His uncle, Mr. Peter Fairbairn, was then commissioner for Lord Seaforth, and lived near Braban Castle; thus he was introduced to, and became acquainted with, the Seaforth family, whom he often visited as a much-esteemed and valued friend in after-life.

It was here, at the parish school of Munlochy, that he received the principal part of his early schooling-limited, indeed, but sufficient to form the groundwork on which he afterwards built up a large amount of valuable knowledge by diligent self-culture; forming one of the many instances in which men, who have subsequently risen to distinction, have owed their early training to the Scotch parochial school system.

It was here, also, that his love of mechanics was early manifested, for Fairbairn was no exception to the rule that bids one look for infantile traits of the talents that give a man distinction. When a child, his favourite playthings were a knife, a gimlet, and a saw, with which he made tiny boats and ships without number, and water-mills and windmills by the dozen. One of his achievements was the construction of a wagon, in which he was able to wheel about a little brother who was too weak to walk. This brother, fifty years later, was the Mayor of Leeds, the late Sir Peter Fairbairn.

The family removed from Ross-shire to Newcastle-on-Tyne when young Fairbairn was about fourteen or fifteen years of age, his father having been appointed manager of the Percy Main Colliery.

Previous to joining his family young Fairbairn had the advantage of some additional education with his uncle, who was parish schoolmaster at Galashiels, from whom he learnt book-keeping and land-surveying. At this time, in an early attempt to earn his own livelihood, he received an injury to one of his legs, which laid him up for several months. This period of confinement was, however, not lost, for the enforced leisure gave him the opportunity of much profitable reflection and useful study. But his best instructor in early life had been his mother, a woman of sincere piety, who, by example as well as by precept, opened the minds and hearts of her children, and whose character was of that quality which one is accustomed to hear of in the mothers of men so sterling and so remarkable.

At the age of sixteen, he bound himself apprentice to the owners of the Percy Main Colliery, where he began work under the charge of Mr. Robinson, the Engineer, at eight shillings a week wages, and remained till he was twenty-one. He was well prepared by home experience, and by mental and physical qualities, to make a great deal of the few opportunities which this situation offered.

He had a hard life in many ways; and though he added to the family income by working overtime at various employments by which he could earn money, he devoted many evening hours to mental exertion, and drew up a regular time-table of studies and recreation, to which he adhered with wonderful steadiness. Thus Monday in each week was set apart for 'mensuration and arithmetic;' Tuesday was relieved with 'history and poetry;' Wednesday he indulged in 'general recreation, novels, and romances;' Thursday was devoted to 'algebra and mathematics;' Friday followed with 'Euclid and trigonometry;' Saturday was like Wednesday; and Sunday was a day of rest, church-going, Milton, &c. Programmes like these have often been made, but have seldom been strictly adhered to; and one cannot but feel a tender sympathy for a man who, in his younger years, adopted and persevered in reso1utions of self-culture which contributed so largely to his subsequent successful achievements.
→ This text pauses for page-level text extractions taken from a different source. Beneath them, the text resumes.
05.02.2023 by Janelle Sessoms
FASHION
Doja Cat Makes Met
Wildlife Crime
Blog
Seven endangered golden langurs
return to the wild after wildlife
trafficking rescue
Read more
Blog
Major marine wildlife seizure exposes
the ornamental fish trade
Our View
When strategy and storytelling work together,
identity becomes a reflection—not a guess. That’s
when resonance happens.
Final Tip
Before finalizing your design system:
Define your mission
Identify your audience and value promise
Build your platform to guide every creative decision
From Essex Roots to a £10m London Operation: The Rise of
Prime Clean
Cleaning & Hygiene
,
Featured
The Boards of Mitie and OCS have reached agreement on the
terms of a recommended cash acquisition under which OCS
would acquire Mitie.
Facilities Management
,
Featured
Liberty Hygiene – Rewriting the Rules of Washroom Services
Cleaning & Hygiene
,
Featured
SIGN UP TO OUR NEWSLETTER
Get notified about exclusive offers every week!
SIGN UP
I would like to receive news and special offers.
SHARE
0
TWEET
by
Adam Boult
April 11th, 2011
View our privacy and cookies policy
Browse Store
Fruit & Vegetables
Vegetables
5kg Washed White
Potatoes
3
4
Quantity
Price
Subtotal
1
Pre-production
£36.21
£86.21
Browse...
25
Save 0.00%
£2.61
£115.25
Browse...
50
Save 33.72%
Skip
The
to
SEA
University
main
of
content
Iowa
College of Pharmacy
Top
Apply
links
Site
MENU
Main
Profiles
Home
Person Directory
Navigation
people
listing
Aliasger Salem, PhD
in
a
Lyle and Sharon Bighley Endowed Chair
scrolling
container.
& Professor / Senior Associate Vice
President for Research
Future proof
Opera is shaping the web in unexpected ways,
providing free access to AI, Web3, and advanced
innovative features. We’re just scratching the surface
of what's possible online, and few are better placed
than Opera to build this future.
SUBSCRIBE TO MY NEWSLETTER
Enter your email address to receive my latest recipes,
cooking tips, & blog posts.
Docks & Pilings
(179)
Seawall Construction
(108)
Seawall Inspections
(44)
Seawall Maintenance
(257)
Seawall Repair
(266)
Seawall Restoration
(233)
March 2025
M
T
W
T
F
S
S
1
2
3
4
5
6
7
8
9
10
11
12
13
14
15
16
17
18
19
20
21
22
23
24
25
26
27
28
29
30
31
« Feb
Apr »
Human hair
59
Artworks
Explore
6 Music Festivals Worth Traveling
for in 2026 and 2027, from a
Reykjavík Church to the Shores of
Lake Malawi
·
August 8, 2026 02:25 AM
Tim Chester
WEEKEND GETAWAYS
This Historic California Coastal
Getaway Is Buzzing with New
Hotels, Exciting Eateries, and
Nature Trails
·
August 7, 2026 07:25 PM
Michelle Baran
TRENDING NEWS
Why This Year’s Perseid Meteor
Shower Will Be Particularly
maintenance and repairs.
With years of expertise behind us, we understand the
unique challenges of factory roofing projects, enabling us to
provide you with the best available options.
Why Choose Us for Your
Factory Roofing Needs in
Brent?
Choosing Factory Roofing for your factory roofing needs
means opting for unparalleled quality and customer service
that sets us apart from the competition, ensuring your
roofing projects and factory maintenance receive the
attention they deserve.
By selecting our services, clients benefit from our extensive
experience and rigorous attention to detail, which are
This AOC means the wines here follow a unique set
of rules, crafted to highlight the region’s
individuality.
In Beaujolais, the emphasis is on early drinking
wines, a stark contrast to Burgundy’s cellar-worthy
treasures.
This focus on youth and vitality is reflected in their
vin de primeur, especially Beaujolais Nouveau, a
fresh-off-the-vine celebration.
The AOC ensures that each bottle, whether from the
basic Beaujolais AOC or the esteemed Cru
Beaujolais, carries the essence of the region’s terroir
While at Percy Main, he formed the acquaintance of George Stephenson, then employed at Willington Quay, near Newcastle; and the acquaintance ripened into friendship when both men had become distinguished.
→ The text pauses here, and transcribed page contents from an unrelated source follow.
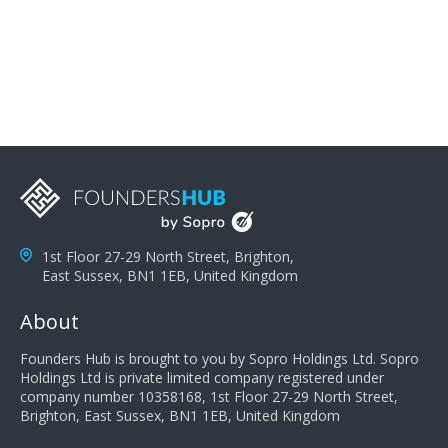
problems; finally, you need intellect because the more
you can solve the customer's problem the more
successful they will be. What salespeople can do to be
successful is to think like the customer so they can
understand their customer's problems. They need to
take the time to think, not simply react and respond to
a customer's demands. Finally, they need to be
proactive. It is not the customer's job to buy our
products - it is their job to do their job, successful
salespeople do a lot of the work the customer needs
to do in evaluating our products for the customer.
1st Floor 27-29 North Street, Brighton,
East Sussex, BN1 1EB, United Kingdom
About
Founders Hub is brought to you by Sopro Holdings Ltd. Sopro
Holdings Ltd is private limited company registered under
company number 10358168, 1st Floor 27-29 North Street,
Brighton, East Sussex, BN1 1EB, United Kingdom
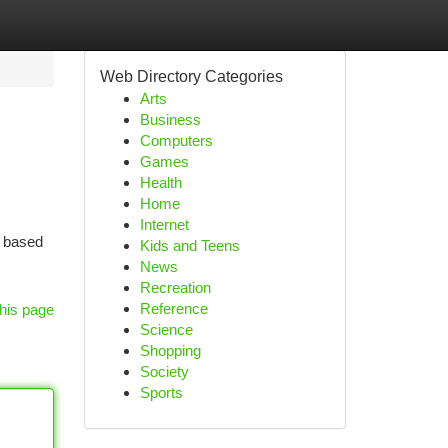
Web Directory Categories
Arts
Business
Computers
Games
Health
Home
Internet
s based
Kids and Teens
News
Recreation
Reference
his page
Science
Shopping
Society
Sports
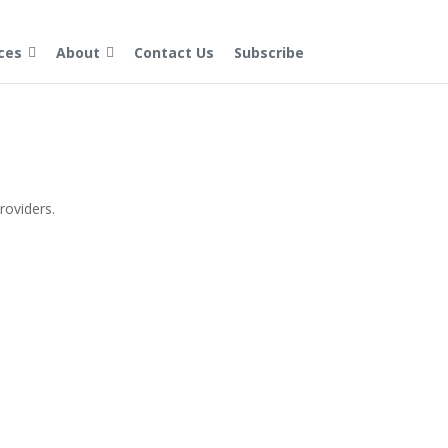
ces
About
Contact Us
Subscribe
providers.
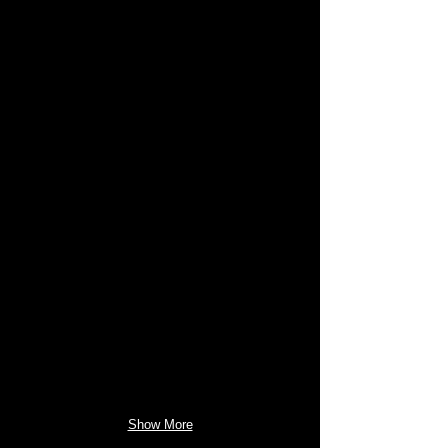
Show More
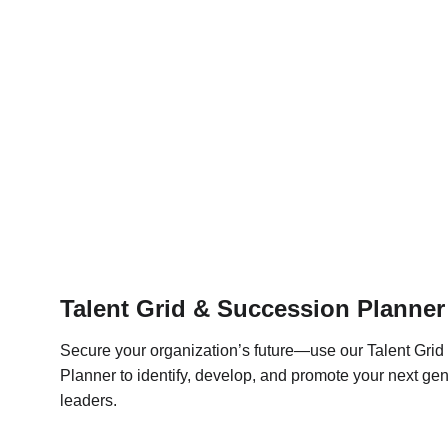
Talent Grid & Succession Planner
Secure your organization’s future—use our Talent Grid
Planner to identify, develop, and promote your next gen
leaders.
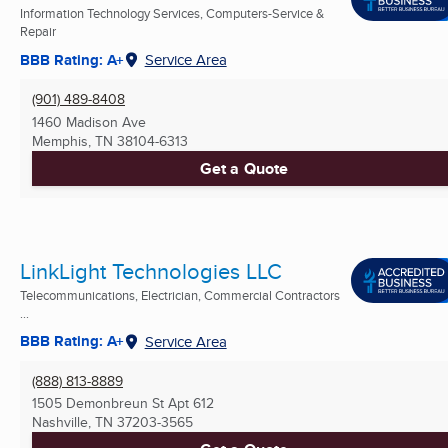
Information Technology Services, Computers-Service &
Repair
BBB Rating: A+
Service Area
(901) 489-8408
1460 Madison Ave
Memphis, TN
38104-6313
Get a Quote
LinkLight Technologies LLC
Telecommunications, Electrician, Commercial Contractors
...
BBB Rating: A+
Service Area
(888) 813-8889
1505 Demonbreun St Apt 612
Nashville, TN
37203-3565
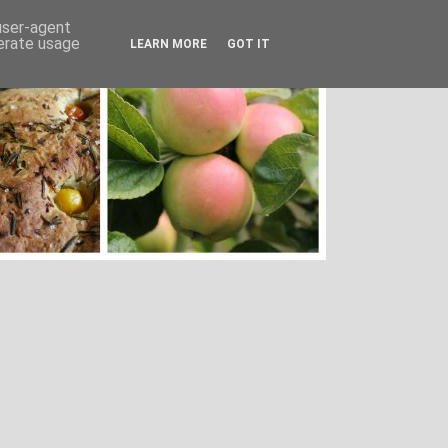
 user-agent
nerate usage
LEARN MORE
GOT IT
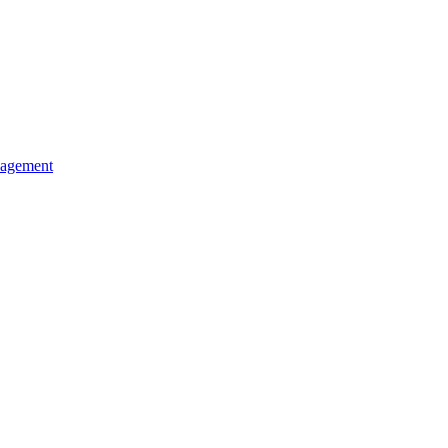
agement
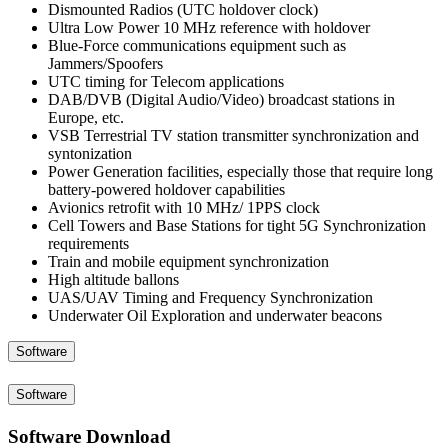
Dismounted Radios (UTC holdover clock)
Ultra Low Power 10 MHz reference with holdover
Blue-Force communications equipment such as
Jammers/Spoofers
UTC timing for Telecom applications
DAB/DVB (Digital Audio/Video) broadcast stations in
Europe, etc.
VSB Terrestrial TV station transmitter synchronization and
syntonization
Power Generation facilities, especially those that require long
battery-powered holdover capabilities
Avionics retrofit with 10 MHz/ 1PPS clock
Cell Towers and Base Stations for tight 5G Synchronization
requirements
Train and mobile equipment synchronization
High altitude ballons
UAS/UAV Timing and Frequency Synchronization
Underwater Oil Exploration and underwater beacons
Software
Software
Software Download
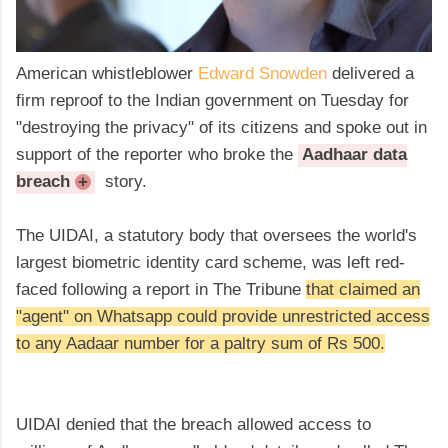
American whistleblower
Edward Snowden
delivered a
firm reproof to the Indian government on Tuesday for
"destroying the privacy" of its citizens and spoke out in
support of the reporter who broke the
Aadhaar data
breach
story.
+
The UIDAI, a statutory body that oversees the world's
largest biometric identity card scheme, was left red-
faced following a report in The Tribune
that claimed an
"agent" on Whatsapp could provide unrestricted access
to any Aadaar number for a paltry sum of Rs 500.
UIDAI denied that the breach allowed access to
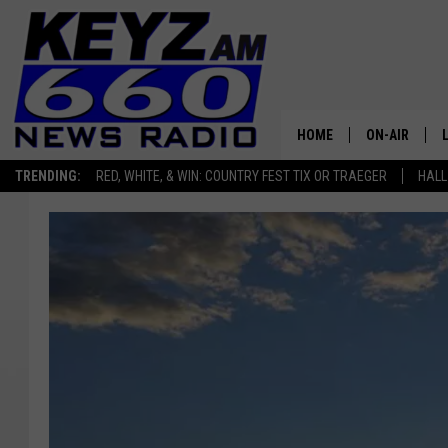
HOME
ON-AIR
TRENDING:
RED, WHITE, & WIN: COUNTRY FEST TIX OR TRAEGER
HALL
ALL STAFF
SCHEDULE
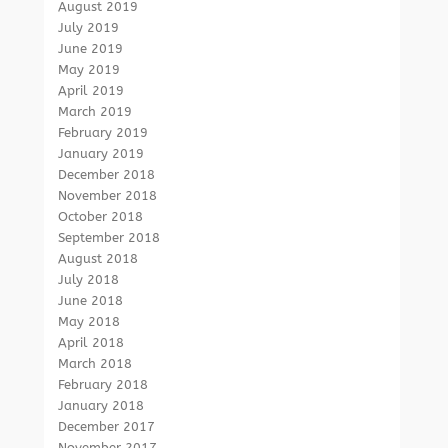
August 2019
July 2019
June 2019
May 2019
April 2019
March 2019
February 2019
January 2019
December 2018
November 2018
October 2018
September 2018
August 2018
July 2018
June 2018
May 2018
April 2018
March 2018
February 2018
January 2018
December 2017
November 2017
On completing his apprenticeship at Percy Main in 1811, then a stalwart young man of twenty-one, he went to seek employment in London, accompanied by a friend and fellow workman. They took their passage in a South Shields collier, and were nearly wrecked off Yarmouth in a terrific storm.
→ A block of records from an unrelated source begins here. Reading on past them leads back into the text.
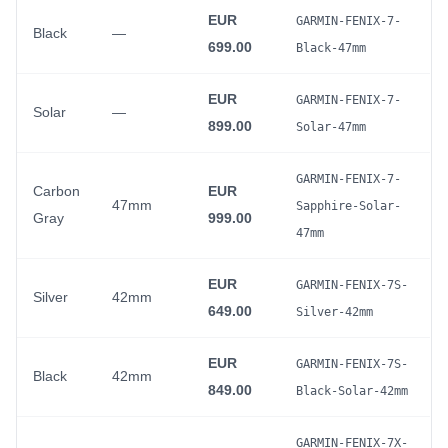
EUR
GARMIN-FENIX-7-
Black
—
699.00
Black-47mm
EUR
GARMIN-FENIX-7-
Solar
—
899.00
Solar-47mm
GARMIN-FENIX-7-
Carbon
EUR
47mm
Sapphire-Solar-
Gray
999.00
47mm
EUR
GARMIN-FENIX-7S-
Silver
42mm
649.00
Silver-42mm
EUR
GARMIN-FENIX-7S-
Black
42mm
849.00
Black-Solar-42mm
GARMIN-FENIX-7X-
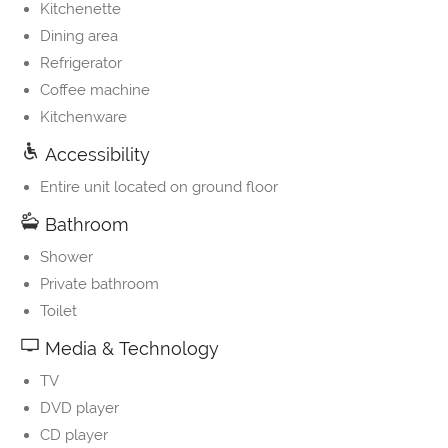
Kitchenette
Dining area
Refrigerator
Coffee machine
Kitchenware
Accessibility
Entire unit located on ground floor
Bathroom
Shower
Private bathroom
Toilet
Media & Technology
TV
DVD player
CD player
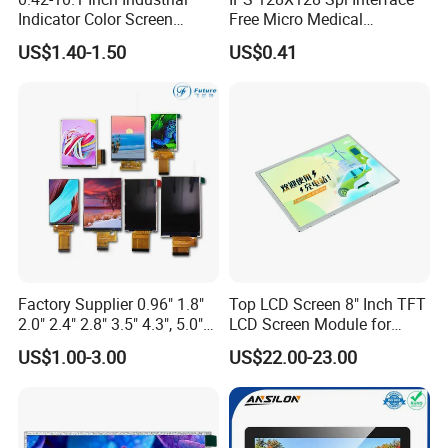
Indicator Color Screen
Free Micro Medical
Touchscreen IPS Panel
Character Round TFT LCD
US$1.40-1.50
US$0.41
Touch High Brightness
Display LCD Module OLED
Multi-Touch LCD TFT
Screen RoHS Monochrome
Display
Touch Panel Graphics
Custom IPS LCD Display
Factory Supplier 0.96" 1.8"
Top LCD Screen 8" Inch TFT
2.0" 2.4" 2.8" 3.5" 4.3", 5.0"
LCD Screen Module for
7.0" 10.1" IPS TFT Touch
Smart Home
US$1.00-3.00
US$22.00-23.00
Screen LCD Display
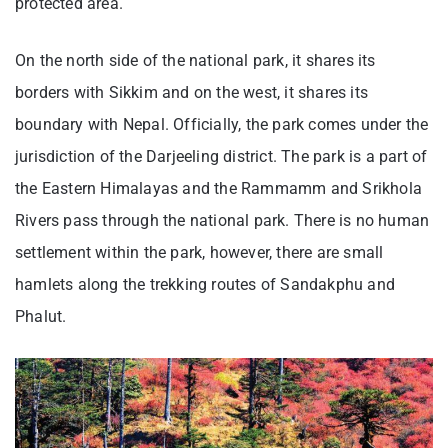
protected area.
On the north side of the national park, it shares its
borders with Sikkim and on the west, it shares its
boundary with Nepal. Officially, the park comes under the
jurisdiction of the Darjeeling district. The park is a part of
the Eastern Himalayas and the Rammamm and Srikhola
Rivers pass through the national park. There is no human
settlement within the park, however, there are small
hamlets along the trekking routes of Sandakphu and
Phalut.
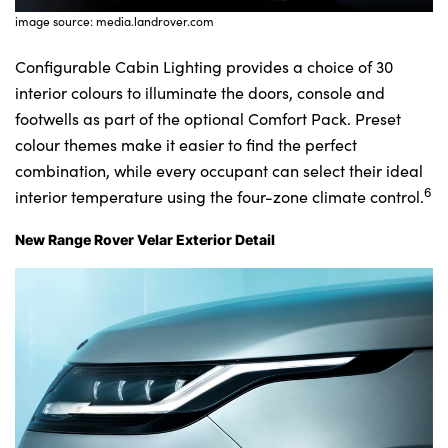
image source: media.landrover.com
Configurable Cabin Lighting provides a choice of 30
interior colours to illuminate the doors, console and
footwells as part of the optional Comfort Pack. Preset
colour themes make it easier to find the perfect
combination, while every occupant can select their ideal
6
interior temperature using the four-zone climate control.
New Range Rover Velar Exterior Detail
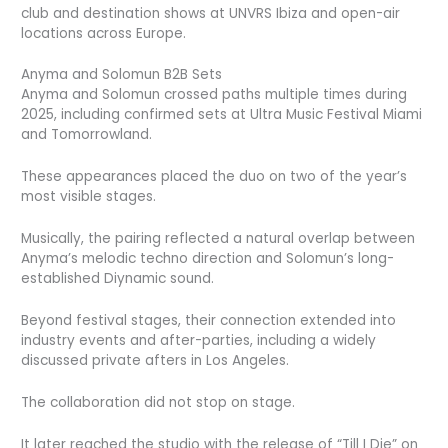
club and destination shows at UNVRS Ibiza and open-air
locations across Europe.
Anyma and Solomun B2B Sets
Anyma and Solomun crossed paths multiple times during
2025, including confirmed sets at Ultra Music Festival Miami
and Tomorrowland.
These appearances placed the duo on two of the year’s
most visible stages.
Musically, the pairing reflected a natural overlap between
Anyma’s melodic techno direction and Solomun’s long-
established Diynamic sound.
Beyond festival stages, their connection extended into
industry events and after-parties, including a widely
discussed private afters in Los Angeles.
The collaboration did not stop on stage.
It later reached the studio with the release of “Till I Die” on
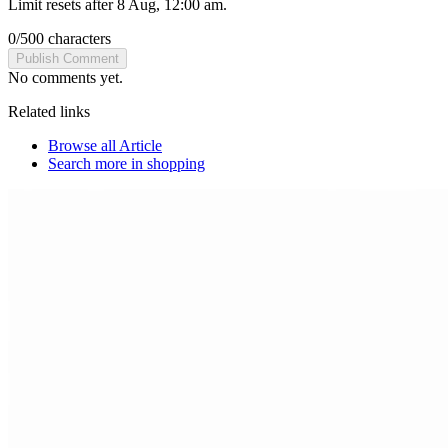
Limit resets after 8 Aug, 12:00 am.
0
/
500
characters
Publish Comment
No comments yet.
Related links
Browse all
Article
Search more in
shopping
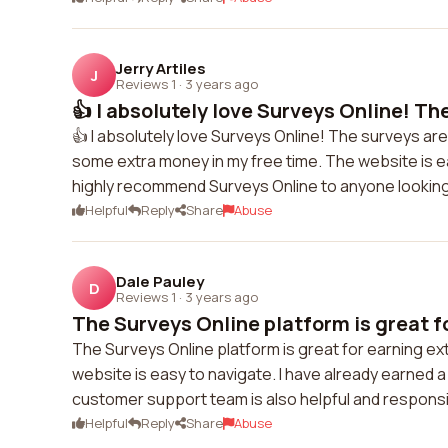
Jerry Artiles
J
Reviews 1
·
3 years ago
👍 I absolutely love Surveys Online! The
👍 I absolutely love Surveys Online! The surveys are
some extra money in my free time. The website is ea
highly recommend Surveys Online to anyone looking
Helpful
Reply
Share
Abuse
Dale Pauley
D
Reviews 1
·
3 years ago
The Surveys Online platform is great fo
The Surveys Online platform is great for earning ex
website is easy to navigate. I have already earned 
customer support team is also helpful and responsive
Helpful
Reply
Share
Abuse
Arriving in London, he applied for work to Mr. Rennie, the father of the late Sir John and Mr. George Rennie, and obtained it but such obstacles were thrown in his way by the London mechanics’ trade unions that he was obliged to leave. Speaking on this subject in after life, Mr. Fairbairn said: 'When I first entered London, a young man from the country had no chance whatever of success, in consequence of the trade guilds and unions. I had no difficulty in finding employment; but before I could begin work I had to run the gauntlet of the trade societies, and after dancing attendance for nearly six weeks, with very little money in my pocket, and having to ‘box Harry’ all the time, I was ultimately declared illegitimate, and sent adrift to seek my fortune elsewhere. Laws of a most arbitrary character were enforced, and the unions were governed by cliques of self-appointed officers, who never failed to take care of their own interests.'

Disappointed in London, he tried the country, and, in company with a fellow-workman from the North, obtained temporary employment in building a windmill near Hertford. When this job was finished they returned to London, where Fairbairn obtained regular employment at good wages; the principal establishment at which he worked being Penn’s engineering works at Greenwich, where he made great progress in professional skill and knowledge.

Work failing in London, he sought employment elsewhere, wandering through the towns of the West of England to Dublin, where he engaged with Mr. Robinson, of the Phoenix Ironworks, to construct machinery for making nails. The other workmen threatened to strike; and though their enmity did not frighten Fairbairn from making the machine, it frightened his employer from using the nails when made.

He was now again afloat, but attracted by the rising fame of its manufactures, his course was steered to Manchester, where in 1814, in his twenty-fifth ear, he obtained employment as a working millwright under Adam Parkinson, with whom he remained two years, and until he began business on his own account.

In the same year, 1816, he married Miss Dorothy Marr, of Morpeth, whose acquaintance he had made five years before at Bedlington.

From this time a full account of Sir William Fairbairn’s life would be, to a large extent, identical with a history of more than half a century of progress in mechanical science, in the development of the productive power of Manchester manufactures, in the application of iron to the building of ships, in the adoption of iron walls on land as well as on sea for purposes of military defence, and in a wide range of invention and discovery connected with the strength of materials of construction, and the economy of motive forces.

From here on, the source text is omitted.